Notably, the improvement observed on the running span task, rather than being due solely to an increase in the capacity of the focus of attention, may also reflect similarities between the running span and n-back tasks. Perhaps the greatest similarity between the two tasks is that, unlike many memory tasks, they both require participants to remember only the last few items in the series, rather than the series in its entirety, meaning that formerly relevant items in the focus of attention must be constantly replaced with new items. However, we found no evidence that adaptive training improved active updating, at least as measured by RTs on the focus-switching task. Although some researchers believe that the running span task measures updating (e.g., Dahlin et al., 2008), Bunting et al. (2006) specifically argued that although the running span task involves updating when items are presented at a slow rate, the role of active updating, as opposed to passive overwriting, is greatly diminished when items are presented at a fast rate like that used in the present study.

In addition to their similarities, the n-back task and the running span task also have considerable differences. The n-back task involves the recognition of previous items, whereas the running span task involves serial recall. Moreover, the two tasks differ in when these responses are required: Participants potentially respond after every trial (i.e., after the presentation of each box/letter pair) in the n-back task, but only at the end of each series (i.e., after a minimum of 12 digits) in the running span task. The pace of the two tasks is also quite different. In the n-back task, each stimuli pair is presented for 500 ms, followed by a 2.5-s interval in which participants respond and update the contents of their memory. The pace of the running span task is much quicker because digits are each presented for only 250 ms and are followed immediately by the next digit. These differences suggest that the present results are not merely due to surface-level task similarities or strategy overlap but, rather, to n-back training improving a specific WM process that is also tapped by the running span task.
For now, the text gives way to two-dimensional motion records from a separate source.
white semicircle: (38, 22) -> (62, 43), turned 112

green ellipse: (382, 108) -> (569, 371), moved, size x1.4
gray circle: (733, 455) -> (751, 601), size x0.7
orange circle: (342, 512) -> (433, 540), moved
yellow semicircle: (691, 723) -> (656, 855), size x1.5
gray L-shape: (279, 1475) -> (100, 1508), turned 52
It is possible, of course, that rather than conceptualizing the shared process as the focus of attention, it might be better conceptualized in other terms—for example, as the capacity or efficiency of primary memory (Unsworth & Engle, 2007). Alternatively, it is possible that because of the similarities between the n-back and running span tasks, adaptively trained participants were able to apply a strategy developed during n-back training to the running span task in the posttest session. Although this cannot be definitely ruled out, it is unclear what that strategy would be. Moreover, because the rate of item presentation is much faster on the running span task than on the n-back task, we suspect that the ability to generalize a strategy learned during training would be quite limited. Nevertheless, it remains possible that similarities between the two tasks drive the observed transfer, and further research is needed to address this issue.
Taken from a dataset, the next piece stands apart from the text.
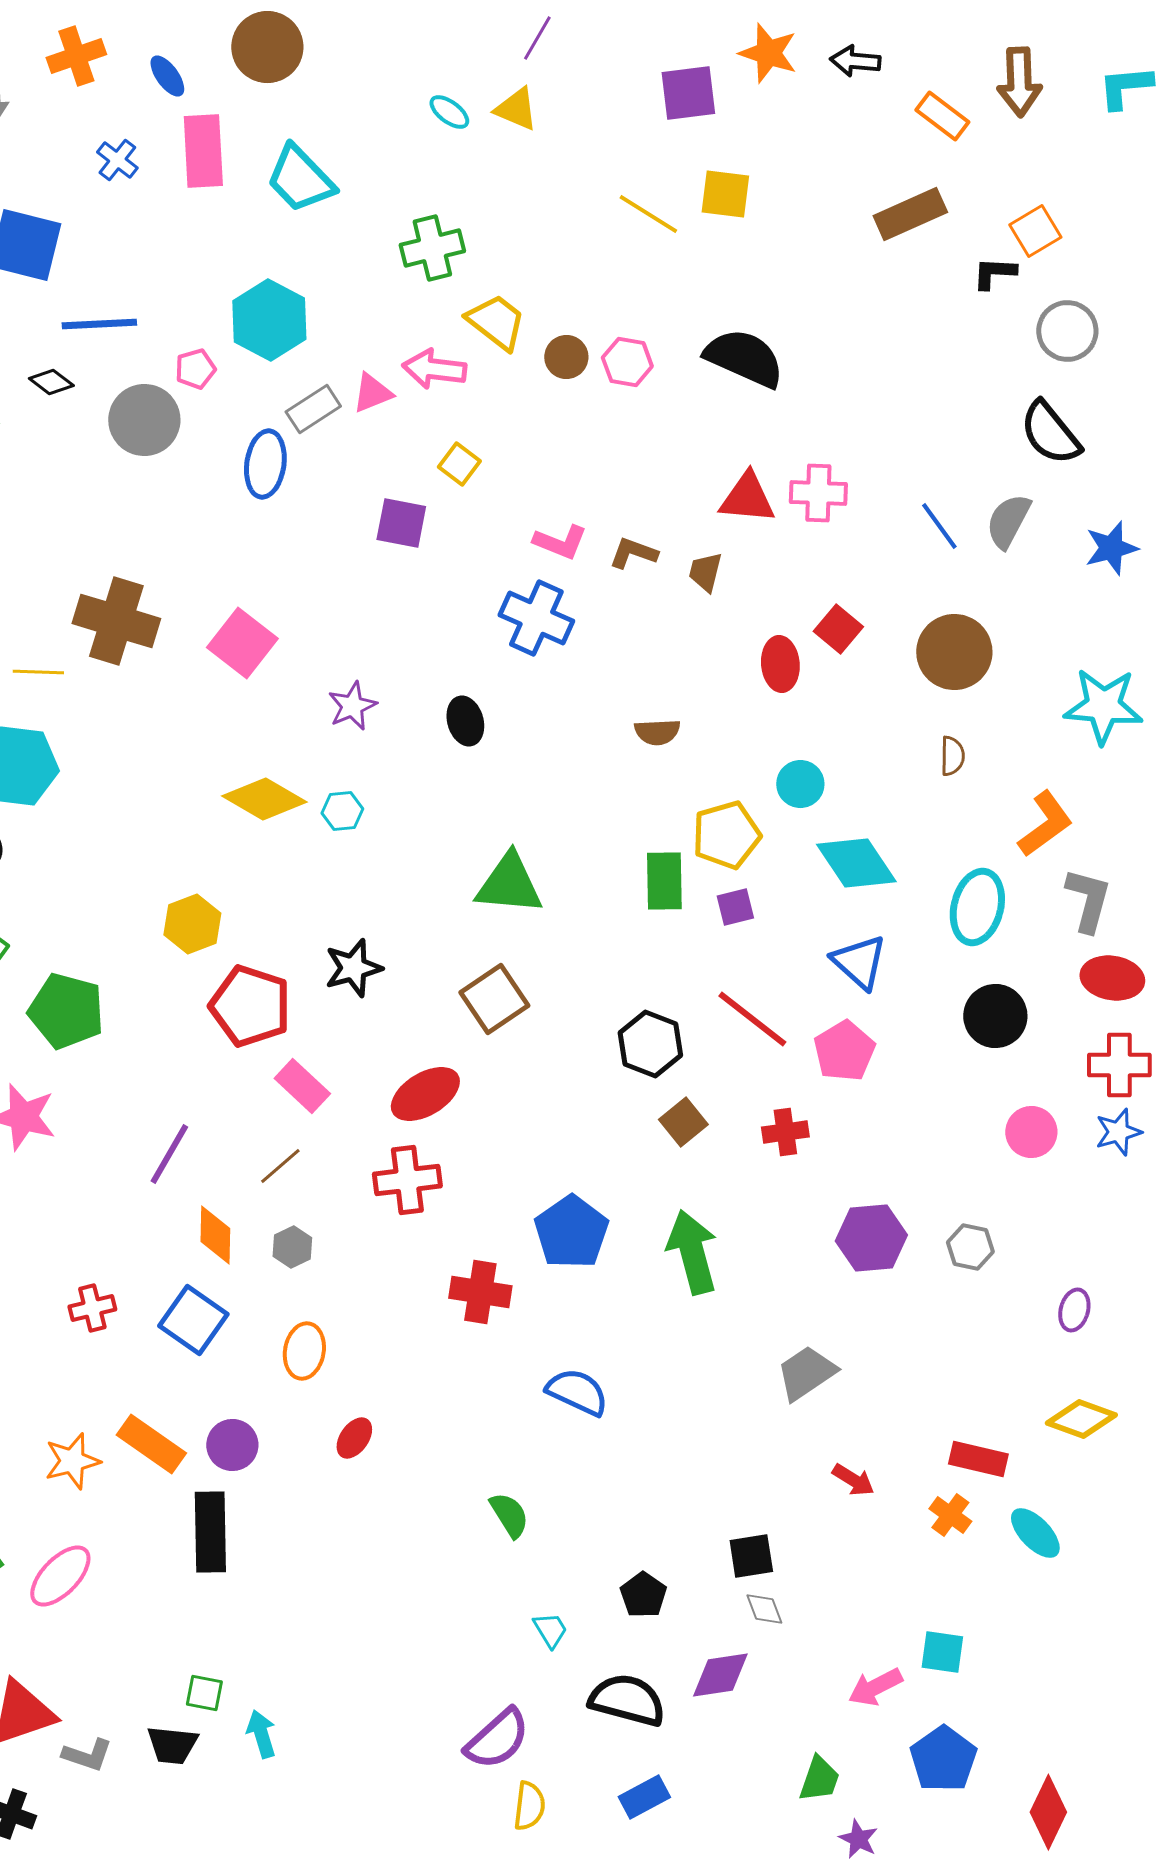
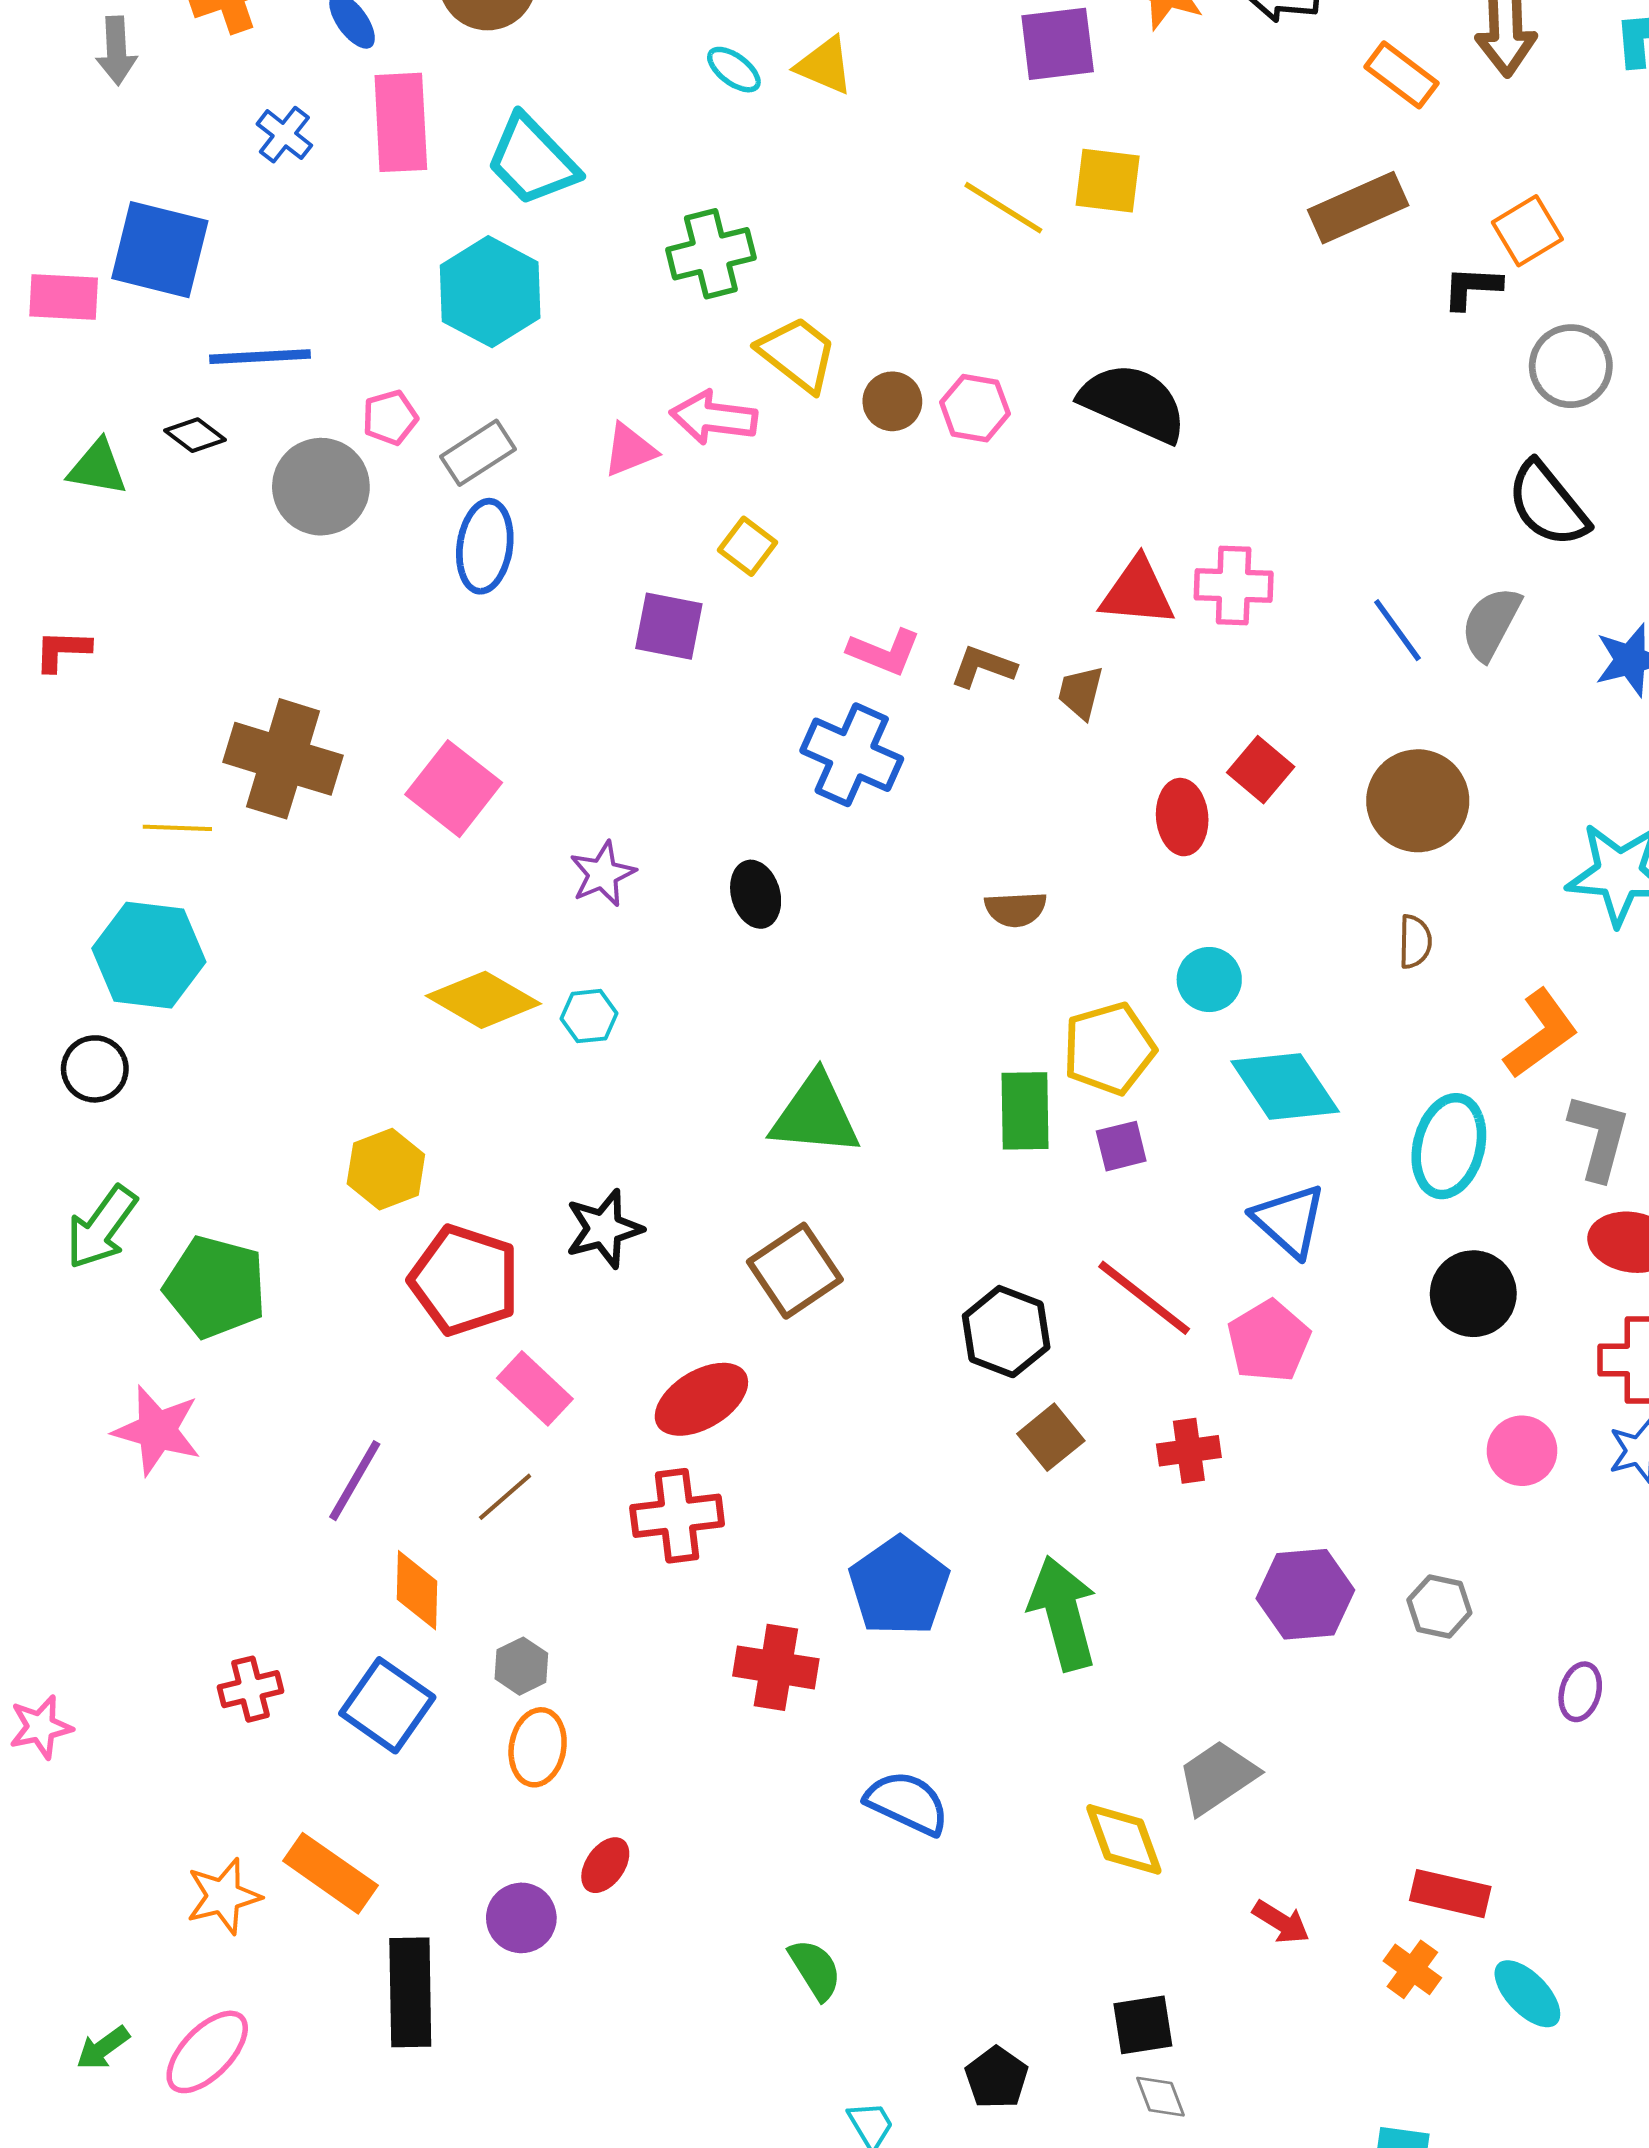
cyan hexagon: (269, 320) -> (490, 292), moved
gray rectangle: (313, 409) -> (478, 453), moved
gray hexagon: (292, 1247) -> (521, 1666), moved
yellow diamond: (1081, 1419) -> (1124, 1839), moved, turned 50
purple circle: (232, 1445) -> (521, 1918), moved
How far and to what abilities WM training can transfer is controversial, but it is clear that training does have a profound effect on WM performance. In every WM training study of which we are aware, participants show large improvements in their performance on the trained task by the final session. These training benefits are themselves important, regardless of whether transfer is also observed, but few previous studies have examined the mechanism underlying these benefits. The present study offers evidence that an increase in the capacity of the focus of attention may underlie the training benefits seen on the adaptive n-back task.